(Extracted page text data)
= = = = =

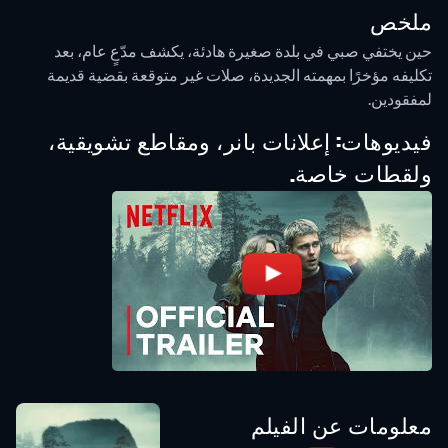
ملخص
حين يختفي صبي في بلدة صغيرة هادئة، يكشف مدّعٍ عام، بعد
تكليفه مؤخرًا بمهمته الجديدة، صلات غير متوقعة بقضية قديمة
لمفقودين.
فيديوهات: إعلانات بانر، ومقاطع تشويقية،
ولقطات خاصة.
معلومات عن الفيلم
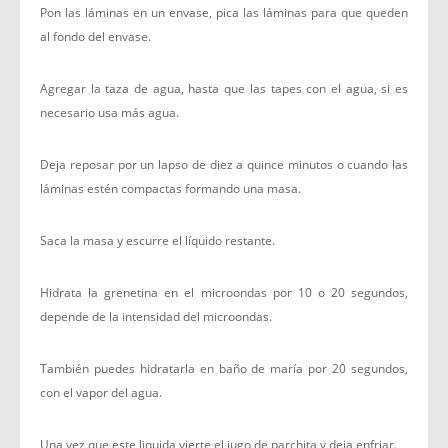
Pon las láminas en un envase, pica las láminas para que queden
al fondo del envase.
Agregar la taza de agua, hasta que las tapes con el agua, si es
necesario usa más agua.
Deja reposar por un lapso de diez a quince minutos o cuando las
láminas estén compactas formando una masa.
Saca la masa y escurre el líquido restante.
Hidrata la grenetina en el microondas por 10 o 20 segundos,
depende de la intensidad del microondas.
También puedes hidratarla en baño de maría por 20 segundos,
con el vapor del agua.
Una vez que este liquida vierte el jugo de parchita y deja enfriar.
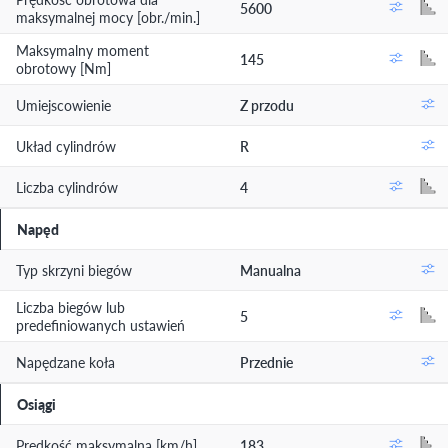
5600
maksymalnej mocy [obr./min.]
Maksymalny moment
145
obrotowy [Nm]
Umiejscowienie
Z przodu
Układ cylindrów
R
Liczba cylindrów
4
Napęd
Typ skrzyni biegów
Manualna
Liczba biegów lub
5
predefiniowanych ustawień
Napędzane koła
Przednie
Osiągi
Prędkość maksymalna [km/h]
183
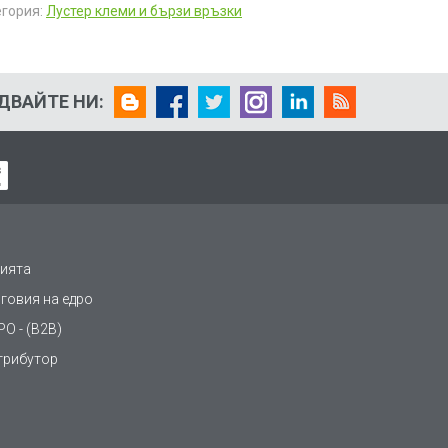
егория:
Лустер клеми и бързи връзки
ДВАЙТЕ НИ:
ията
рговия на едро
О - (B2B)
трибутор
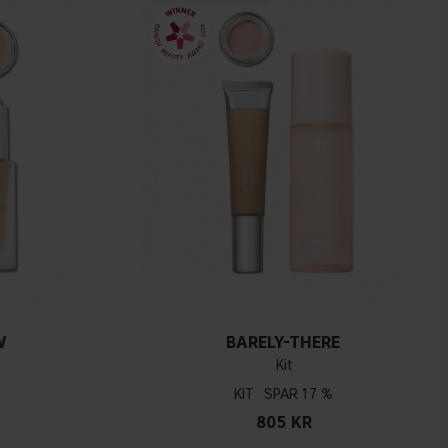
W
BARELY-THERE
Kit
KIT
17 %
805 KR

= = = = =

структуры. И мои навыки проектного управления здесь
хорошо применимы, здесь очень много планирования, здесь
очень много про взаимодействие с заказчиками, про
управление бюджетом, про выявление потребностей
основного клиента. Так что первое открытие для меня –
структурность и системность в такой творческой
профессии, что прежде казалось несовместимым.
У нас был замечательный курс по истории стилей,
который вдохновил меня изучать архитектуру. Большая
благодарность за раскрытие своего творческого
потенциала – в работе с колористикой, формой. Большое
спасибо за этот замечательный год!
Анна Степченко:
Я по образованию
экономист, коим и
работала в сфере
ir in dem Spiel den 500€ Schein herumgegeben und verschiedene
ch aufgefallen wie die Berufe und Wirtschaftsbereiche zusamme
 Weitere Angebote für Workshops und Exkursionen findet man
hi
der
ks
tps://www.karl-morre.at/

= = = = =

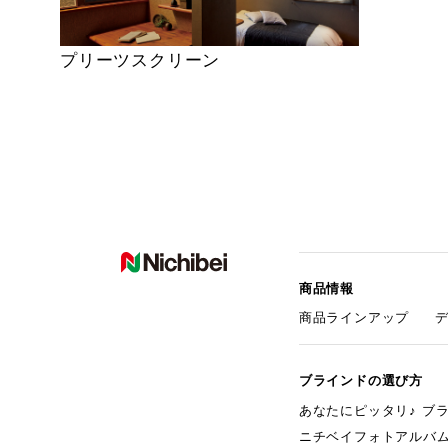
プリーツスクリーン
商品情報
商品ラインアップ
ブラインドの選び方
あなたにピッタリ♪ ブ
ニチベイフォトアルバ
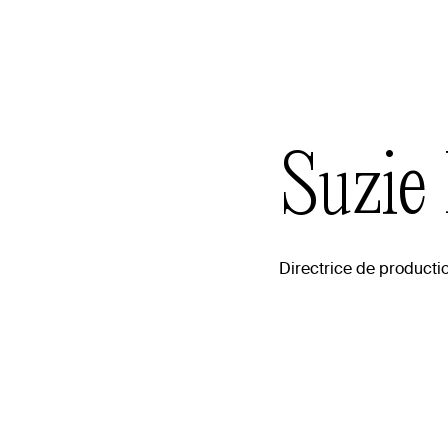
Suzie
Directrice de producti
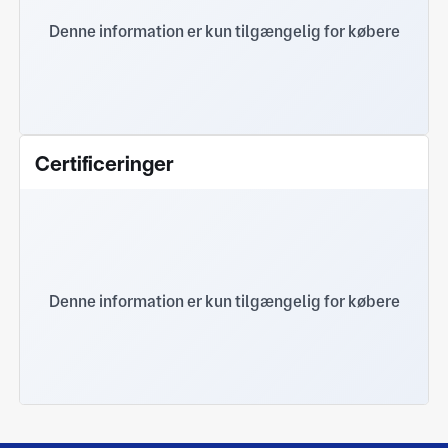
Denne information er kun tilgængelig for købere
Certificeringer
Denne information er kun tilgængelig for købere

= = = = =

[YOUR TASK] Output exactly the lines above that lie between the line with "تكليفه مؤخرًا بمهمته" and the line with "maksymalnej mocy [obr./min.]", those two lines included, and no pictures.

[WRITTEN ANSWER]
تكليفه مؤخرًا بمهمته الجديدة، صلات غير متوقعة بقضية قديمة
لمفقودين.
فيديوهات: إعلانات بانر، ومقاطع تشويقية،
ولقطات خاصة.
معلومات عن الفيلم
Pon las láminas en un envase, pica las láminas para que queden
al fondo del envase.
Agregar la taza de agua, hasta que las tapes con el agua, si es
necesario usa más agua.
Deja reposar por un lapso de diez a quince minutos o cuando las
láminas estén compactas formando una masa.
Saca la masa y escurre el líquido restante.
Hidrata la grenetina en el microondas por 10 o 20 segundos,
depende de la intensidad del microondas.
También puedes hidratarla en baño de maría por 20 segundos,
con el vapor del agua.
Una vez que este liquida vierte el jugo de parchita y deja enfriar.
5600
maksymalnej mocy [obr./min.]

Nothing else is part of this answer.